Maxine Greene (1917–2014) was a leading American educational philosopher whose work profoundly shaped contemporary understandings of curriculum, pedagogy, aesthetics, and the role of imagination in education. As a professor of philosophy and education at Teachers College, Columbia University, Greene developed an existentialist and phenomenological approach that emphasized freedom, consciousness, and the necessity of imagination for transformative educational practice (Greene, 1973; 1988). Her influence extends across curriculum studies, aesthetic education, social justice education, and critical pedagogy.
1. Philosophical Foundations
Greene’s work was grounded in existentialism and phenomenology, drawing inspiration from Jean-Paul Sartre, Simone de Beauvoir, Hannah Arendt, and John Dewey. She argued that education must be understood as a lived experience—a process of meaning-making in which individuals seek to become more fully aware of themselves and their world. For Greene, “wide-awakeness” (1978) was central: it referred to a heightened state of consciousness in which individuals critically perceive reality, question taken-for-granted assumptions, and act with responsibility.
She opposed deterministic and standardized approaches to education, positioning herself against technocratic and positivist traditions that she believed limited human freedom (Greene, 1988). Instead, she advocated for education as a practice of freedom, aligning her philosophy with Paulo Freire’s critical pedagogy.

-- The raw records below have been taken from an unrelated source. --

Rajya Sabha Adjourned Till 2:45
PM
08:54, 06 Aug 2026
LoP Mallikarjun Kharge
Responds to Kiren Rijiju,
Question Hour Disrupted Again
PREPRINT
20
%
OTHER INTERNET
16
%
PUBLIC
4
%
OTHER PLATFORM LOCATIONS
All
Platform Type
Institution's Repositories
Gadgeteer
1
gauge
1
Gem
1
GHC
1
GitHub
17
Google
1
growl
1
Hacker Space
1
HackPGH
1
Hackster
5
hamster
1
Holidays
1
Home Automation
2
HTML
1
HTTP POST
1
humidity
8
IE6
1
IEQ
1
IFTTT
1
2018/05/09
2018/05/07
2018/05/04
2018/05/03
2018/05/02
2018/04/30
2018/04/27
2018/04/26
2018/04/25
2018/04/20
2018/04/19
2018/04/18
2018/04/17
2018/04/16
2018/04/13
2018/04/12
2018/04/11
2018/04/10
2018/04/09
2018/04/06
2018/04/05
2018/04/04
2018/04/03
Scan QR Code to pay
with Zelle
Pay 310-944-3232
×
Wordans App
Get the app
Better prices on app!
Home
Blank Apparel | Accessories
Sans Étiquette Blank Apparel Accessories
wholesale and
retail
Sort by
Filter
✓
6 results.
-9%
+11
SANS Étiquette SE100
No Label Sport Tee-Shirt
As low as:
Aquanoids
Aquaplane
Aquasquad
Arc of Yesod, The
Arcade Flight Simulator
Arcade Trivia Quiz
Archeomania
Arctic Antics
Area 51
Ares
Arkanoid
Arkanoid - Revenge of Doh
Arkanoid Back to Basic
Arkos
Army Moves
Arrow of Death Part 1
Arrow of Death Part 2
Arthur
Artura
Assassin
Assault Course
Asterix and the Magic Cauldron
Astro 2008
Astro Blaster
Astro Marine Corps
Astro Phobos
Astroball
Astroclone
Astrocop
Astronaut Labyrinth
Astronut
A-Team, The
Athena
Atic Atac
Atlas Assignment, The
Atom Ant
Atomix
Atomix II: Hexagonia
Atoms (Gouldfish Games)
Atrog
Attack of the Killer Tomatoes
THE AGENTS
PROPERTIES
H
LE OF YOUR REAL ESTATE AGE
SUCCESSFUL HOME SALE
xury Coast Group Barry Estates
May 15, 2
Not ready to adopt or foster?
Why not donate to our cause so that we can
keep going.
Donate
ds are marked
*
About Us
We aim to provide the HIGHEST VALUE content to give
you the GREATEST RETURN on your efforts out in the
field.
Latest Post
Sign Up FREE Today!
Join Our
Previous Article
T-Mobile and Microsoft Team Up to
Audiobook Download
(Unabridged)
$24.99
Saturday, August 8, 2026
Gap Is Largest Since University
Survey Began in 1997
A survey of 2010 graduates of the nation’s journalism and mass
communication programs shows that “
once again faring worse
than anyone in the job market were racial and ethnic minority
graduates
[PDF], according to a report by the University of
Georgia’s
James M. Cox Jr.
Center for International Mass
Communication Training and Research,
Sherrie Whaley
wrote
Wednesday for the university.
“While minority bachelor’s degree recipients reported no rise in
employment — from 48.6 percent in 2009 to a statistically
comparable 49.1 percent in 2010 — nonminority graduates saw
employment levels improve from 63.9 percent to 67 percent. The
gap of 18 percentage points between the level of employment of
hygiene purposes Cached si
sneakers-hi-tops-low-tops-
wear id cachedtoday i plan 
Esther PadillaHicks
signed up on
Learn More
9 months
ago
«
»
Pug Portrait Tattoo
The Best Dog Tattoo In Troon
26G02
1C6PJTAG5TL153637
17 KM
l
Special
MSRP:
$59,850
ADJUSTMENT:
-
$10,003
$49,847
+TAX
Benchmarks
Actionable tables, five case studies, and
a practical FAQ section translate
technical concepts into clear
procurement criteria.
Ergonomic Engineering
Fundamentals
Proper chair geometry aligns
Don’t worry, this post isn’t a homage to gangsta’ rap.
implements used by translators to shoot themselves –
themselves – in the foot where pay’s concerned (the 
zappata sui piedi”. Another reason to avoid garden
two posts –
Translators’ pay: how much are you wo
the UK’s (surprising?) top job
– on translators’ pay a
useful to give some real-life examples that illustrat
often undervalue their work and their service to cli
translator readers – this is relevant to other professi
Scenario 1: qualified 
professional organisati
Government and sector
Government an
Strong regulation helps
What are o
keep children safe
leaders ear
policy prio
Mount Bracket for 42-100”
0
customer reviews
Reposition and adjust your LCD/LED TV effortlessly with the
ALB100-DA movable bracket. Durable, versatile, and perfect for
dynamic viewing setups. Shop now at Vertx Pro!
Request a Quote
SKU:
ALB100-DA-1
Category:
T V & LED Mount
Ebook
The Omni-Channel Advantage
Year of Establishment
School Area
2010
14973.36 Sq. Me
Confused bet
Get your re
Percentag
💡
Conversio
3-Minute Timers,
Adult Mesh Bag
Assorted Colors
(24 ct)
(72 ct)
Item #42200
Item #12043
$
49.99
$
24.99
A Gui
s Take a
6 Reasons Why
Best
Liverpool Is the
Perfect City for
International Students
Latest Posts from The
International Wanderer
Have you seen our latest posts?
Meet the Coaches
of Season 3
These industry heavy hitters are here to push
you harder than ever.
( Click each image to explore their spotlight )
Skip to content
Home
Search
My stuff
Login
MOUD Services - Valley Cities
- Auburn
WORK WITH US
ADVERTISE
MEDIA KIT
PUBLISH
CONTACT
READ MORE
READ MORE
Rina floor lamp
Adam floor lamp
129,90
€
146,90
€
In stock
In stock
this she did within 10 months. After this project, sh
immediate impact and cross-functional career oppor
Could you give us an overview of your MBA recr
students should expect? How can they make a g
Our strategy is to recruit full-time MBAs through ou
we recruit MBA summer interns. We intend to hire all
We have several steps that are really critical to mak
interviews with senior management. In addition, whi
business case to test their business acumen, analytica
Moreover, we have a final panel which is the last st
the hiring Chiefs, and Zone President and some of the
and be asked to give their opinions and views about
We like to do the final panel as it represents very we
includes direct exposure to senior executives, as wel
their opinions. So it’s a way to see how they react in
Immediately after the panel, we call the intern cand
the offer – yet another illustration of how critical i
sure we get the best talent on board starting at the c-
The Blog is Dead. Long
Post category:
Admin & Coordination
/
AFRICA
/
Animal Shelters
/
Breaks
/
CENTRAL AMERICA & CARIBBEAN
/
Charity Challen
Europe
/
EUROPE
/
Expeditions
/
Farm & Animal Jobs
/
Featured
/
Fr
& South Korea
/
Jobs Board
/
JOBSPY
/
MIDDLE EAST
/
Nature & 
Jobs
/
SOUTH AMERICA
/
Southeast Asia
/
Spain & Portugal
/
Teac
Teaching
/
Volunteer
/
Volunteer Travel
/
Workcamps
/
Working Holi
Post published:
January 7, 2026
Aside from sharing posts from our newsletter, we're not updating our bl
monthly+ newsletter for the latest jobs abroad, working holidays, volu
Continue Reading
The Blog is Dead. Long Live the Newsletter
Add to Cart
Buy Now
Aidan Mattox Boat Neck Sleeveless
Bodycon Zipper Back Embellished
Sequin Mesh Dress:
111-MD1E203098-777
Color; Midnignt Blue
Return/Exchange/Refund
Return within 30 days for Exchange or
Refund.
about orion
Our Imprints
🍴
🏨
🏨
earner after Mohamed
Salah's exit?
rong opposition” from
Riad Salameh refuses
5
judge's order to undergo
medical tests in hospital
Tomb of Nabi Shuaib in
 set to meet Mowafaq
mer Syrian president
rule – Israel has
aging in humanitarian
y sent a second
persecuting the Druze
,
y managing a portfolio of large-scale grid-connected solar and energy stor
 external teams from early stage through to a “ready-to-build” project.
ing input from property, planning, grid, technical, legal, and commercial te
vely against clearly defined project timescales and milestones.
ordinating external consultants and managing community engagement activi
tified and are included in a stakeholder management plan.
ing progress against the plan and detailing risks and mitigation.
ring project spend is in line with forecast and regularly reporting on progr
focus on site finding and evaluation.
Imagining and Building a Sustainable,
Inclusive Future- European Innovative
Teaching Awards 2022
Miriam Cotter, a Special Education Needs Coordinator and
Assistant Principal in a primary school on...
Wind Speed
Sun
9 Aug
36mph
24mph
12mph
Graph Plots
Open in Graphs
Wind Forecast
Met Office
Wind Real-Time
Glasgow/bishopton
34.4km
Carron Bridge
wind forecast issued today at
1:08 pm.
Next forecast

2. Imagination and Aesthetic Education
One of Greene’s most significant contributions was her insistence on the role of imagination in teaching and learning. She argued that imagination allows individuals to perceive alternative possibilities, empathize with others, and envision a more just world (Greene, 1995). According to Greene, imagination is not mere fantasy but a cognitive and ethical capacity that “breaks through the taken-for-granted” and opens space for critical reflection and social transformation.
Her advocacy for aesthetic education was institutionalized through her leadership of the Lincoln Center Institute (now Lincoln Center Education), where she advanced the idea that encounters with the arts enable learners to cultivate empathy, interpretive capacities, and openness to plurality (Greene, 2001). She saw art as a vehicle for moral and political engagement, capable of fostering social imagination.
3. Social Justice and Democratic Education
Greene’s philosophy was consistently oriented toward equity, social justice, and democracy. She argued that education must resist conformity and challenge oppressive structures. Her commitment to diversity and inclusion was evident in her focus on listening to marginalized voices and cultivating a pluralistic educational community (Greene, 1988; 1995).
She positioned teachers not as transmitters of knowledge but as facilitators of dialogue and critical inquiry who help students “name the world” in order to transform it, echoing Freirean themes. Greene’s emphasis on agency and praxis made her work influential in critical pedagogy and multicultural education.
4. Legacy and Impact
Maxine Greene’s legacy lies in her ability to synthesize philosophy, art, and pedagogy into a coherent vision of education as an emancipatory practice. Her key texts—Teacher as Stranger (1973), Landscapes of Learning (1978), The Dialectic of Freedom (1988), and Releasing the Imagination (1995)—remain foundational in educational philosophy. They continue to inspire educators to see teaching as an ethical, creative, and transformative endeavor.
Her influence extends internationally in the fields of curriculum theory, teacher education, and arts-based pedagogy. Greene challenged educators to embrace uncertainty, resist conformity, and cultivate imagination as a force for creating a more just and humane society.
References
Greene, M. (1973). Teacher as Stranger: Educational Philosophy for the Modern Age. Belmont, CA: Wadsworth.
Greene, M. (1978). Landscapes of Learning. New York: Teachers College Press.
Greene, M. (1988). The Dialectic of Freedom. New York: Teachers College Press.
Greene, M. (1995). Releasing the Imagination: Essays on Education, the Arts, and Social Change. San Francisco: Jossey-Bass.
Greene, M. (2001). Variations on a Blue Guitar: The Lincoln Center Institute Lectures on Aesthetic Education. New York: Teachers College Press.
Freire, P. (1970). Pedagogy of the Oppressed. New York: Continuum.